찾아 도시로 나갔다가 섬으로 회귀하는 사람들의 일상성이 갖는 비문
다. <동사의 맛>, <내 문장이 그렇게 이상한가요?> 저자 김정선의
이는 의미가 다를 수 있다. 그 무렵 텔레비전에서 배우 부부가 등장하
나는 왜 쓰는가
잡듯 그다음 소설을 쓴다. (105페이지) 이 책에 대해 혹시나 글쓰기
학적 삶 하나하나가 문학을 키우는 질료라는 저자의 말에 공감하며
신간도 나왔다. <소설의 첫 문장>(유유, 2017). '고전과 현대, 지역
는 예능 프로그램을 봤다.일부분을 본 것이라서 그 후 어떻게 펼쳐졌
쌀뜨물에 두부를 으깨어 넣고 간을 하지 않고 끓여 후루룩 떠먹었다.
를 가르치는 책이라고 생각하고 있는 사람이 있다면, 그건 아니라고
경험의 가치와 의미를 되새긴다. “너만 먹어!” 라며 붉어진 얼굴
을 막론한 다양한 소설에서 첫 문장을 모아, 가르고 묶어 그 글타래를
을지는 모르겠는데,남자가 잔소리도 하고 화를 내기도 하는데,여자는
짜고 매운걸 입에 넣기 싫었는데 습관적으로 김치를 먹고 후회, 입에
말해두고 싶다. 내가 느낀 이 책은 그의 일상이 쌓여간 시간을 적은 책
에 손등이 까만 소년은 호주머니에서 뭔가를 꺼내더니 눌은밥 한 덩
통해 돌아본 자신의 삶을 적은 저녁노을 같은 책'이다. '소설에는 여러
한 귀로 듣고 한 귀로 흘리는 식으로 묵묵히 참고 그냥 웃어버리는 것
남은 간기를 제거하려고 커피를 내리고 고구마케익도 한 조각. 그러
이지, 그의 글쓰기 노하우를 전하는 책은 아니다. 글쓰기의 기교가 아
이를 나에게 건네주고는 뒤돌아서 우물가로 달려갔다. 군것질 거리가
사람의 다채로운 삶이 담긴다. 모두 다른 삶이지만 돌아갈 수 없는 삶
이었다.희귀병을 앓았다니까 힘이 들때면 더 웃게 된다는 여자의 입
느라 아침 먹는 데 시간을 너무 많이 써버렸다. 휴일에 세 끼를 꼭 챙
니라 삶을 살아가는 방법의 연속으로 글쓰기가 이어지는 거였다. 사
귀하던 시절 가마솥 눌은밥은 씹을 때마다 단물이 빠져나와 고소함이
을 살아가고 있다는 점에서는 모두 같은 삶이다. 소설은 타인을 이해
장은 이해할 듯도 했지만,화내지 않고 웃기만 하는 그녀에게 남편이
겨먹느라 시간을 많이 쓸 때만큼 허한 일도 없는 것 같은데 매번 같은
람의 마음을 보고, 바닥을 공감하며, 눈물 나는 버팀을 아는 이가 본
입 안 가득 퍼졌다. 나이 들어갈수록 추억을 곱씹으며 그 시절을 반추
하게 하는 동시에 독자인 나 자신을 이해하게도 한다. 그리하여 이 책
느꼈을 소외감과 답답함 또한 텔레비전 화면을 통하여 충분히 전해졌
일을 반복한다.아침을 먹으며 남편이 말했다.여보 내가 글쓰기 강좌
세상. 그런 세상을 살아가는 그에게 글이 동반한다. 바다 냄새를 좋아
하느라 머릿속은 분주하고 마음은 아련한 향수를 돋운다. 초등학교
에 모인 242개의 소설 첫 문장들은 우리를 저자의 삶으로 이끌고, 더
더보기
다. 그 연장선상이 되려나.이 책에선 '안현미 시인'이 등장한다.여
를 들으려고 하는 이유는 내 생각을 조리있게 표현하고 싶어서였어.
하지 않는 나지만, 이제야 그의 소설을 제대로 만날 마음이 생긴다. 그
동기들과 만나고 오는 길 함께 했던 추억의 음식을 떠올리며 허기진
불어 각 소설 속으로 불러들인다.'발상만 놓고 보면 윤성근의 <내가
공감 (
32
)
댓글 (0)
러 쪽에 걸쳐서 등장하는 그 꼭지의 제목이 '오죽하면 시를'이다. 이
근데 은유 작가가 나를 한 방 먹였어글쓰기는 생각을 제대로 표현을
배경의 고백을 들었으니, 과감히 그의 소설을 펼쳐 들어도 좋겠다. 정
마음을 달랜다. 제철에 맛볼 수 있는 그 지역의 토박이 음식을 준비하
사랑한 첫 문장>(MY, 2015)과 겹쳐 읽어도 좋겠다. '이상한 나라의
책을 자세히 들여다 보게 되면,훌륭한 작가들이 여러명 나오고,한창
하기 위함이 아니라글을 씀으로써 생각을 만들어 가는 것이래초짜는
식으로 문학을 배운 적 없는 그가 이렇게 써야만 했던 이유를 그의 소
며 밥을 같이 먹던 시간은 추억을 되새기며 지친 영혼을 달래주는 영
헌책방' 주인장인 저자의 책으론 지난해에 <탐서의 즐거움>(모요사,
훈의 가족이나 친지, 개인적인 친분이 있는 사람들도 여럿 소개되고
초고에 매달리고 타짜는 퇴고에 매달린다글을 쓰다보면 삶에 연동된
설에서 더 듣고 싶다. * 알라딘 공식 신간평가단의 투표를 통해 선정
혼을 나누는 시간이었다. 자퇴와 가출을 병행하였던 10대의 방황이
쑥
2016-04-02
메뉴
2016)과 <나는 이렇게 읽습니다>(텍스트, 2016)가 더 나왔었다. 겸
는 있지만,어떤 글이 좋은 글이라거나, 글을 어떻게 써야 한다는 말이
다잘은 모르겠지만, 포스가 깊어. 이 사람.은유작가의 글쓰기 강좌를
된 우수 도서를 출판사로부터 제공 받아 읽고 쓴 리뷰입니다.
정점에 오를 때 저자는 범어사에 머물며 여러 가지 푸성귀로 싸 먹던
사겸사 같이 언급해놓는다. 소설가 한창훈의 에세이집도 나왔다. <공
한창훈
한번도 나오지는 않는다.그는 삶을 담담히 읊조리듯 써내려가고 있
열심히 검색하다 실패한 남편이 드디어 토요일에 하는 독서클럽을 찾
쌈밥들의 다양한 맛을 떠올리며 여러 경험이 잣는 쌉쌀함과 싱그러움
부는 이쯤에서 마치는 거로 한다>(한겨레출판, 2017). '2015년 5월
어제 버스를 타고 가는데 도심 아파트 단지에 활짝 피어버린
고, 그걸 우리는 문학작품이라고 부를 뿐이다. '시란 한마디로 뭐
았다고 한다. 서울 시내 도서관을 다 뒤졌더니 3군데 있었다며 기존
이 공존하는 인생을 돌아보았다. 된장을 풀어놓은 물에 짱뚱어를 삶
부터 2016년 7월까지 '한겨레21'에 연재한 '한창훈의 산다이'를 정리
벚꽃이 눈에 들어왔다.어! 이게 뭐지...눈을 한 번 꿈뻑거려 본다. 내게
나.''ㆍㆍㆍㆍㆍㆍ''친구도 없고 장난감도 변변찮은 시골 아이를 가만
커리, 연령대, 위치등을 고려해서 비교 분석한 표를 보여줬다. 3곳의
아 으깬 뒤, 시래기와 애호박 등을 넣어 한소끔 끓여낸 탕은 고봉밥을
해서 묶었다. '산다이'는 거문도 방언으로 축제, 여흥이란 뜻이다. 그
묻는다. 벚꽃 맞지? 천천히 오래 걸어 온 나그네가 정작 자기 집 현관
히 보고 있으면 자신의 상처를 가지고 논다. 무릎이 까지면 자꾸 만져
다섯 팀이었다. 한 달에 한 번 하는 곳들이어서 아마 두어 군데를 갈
::::
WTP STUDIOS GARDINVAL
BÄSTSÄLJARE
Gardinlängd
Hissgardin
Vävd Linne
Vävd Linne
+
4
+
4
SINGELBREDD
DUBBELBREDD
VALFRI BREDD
::::
▶ **Work to be completed**:
Starting at the line above that contains "히 보고 있으면 자신의 상처를 가지고 논다. 무릎이 까지면 자꾸 만져", repeat each line exactly up to and including the line that contains "다섯 팀이었다. 한 달에 한 번 하는 곳들이어서 아마 두어 군데를 갈", and stop there.

▶ **Result of the task**:
히 보고 있으면 자신의 상처를 가지고 논다. 무릎이 까지면 자꾸 만져
다섯 팀이었다. 한 달에 한 번 하는 곳들이어서 아마 두어 군데를 갈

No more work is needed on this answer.